## [Your goal]
Isolate every line in the data with the string "valutazione" and copy it.

## [Dataset excerpts]

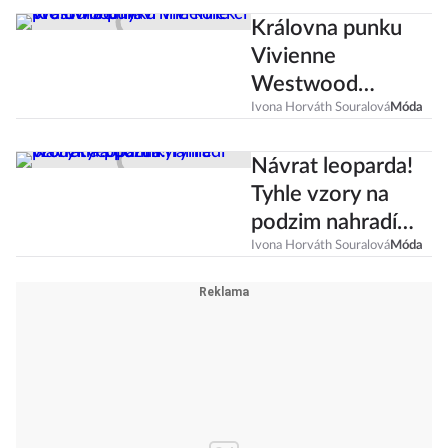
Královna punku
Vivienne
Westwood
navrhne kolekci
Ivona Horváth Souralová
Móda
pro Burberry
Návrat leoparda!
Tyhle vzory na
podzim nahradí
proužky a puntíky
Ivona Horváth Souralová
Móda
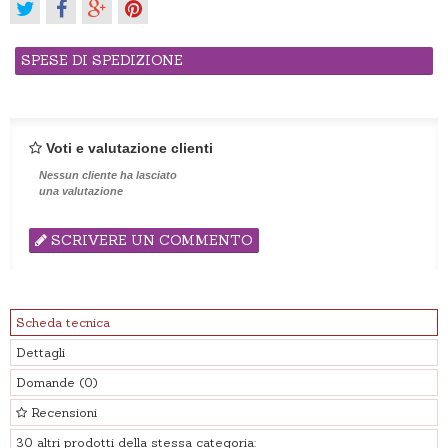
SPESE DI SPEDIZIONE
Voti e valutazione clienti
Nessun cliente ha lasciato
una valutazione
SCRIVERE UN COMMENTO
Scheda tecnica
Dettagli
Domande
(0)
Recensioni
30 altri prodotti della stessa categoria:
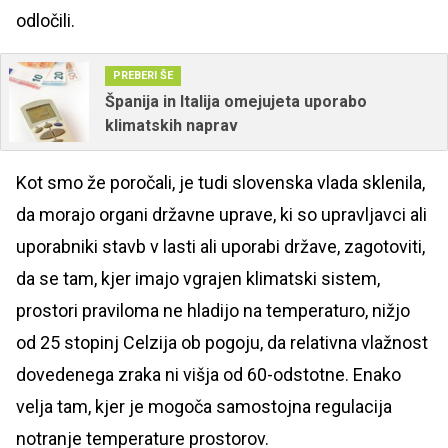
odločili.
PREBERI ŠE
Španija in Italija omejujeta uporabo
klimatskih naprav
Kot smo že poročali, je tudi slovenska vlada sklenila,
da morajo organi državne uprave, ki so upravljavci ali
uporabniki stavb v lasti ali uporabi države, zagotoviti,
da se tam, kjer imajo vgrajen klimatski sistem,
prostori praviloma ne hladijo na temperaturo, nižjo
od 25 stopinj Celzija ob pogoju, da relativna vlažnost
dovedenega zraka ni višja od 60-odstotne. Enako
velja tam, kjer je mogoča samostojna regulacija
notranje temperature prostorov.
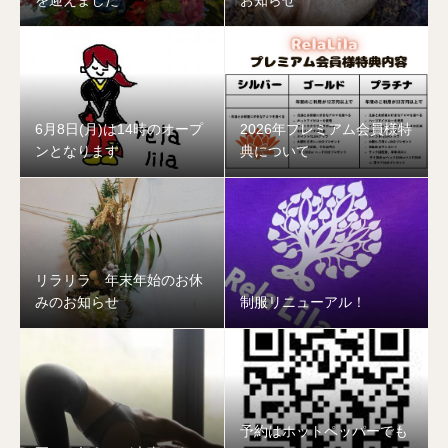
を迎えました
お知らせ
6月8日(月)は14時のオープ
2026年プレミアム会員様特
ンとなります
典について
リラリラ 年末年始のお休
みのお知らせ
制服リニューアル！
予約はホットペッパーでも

## [Output for this exercise]
Voti e valutazione clienti
una valutazione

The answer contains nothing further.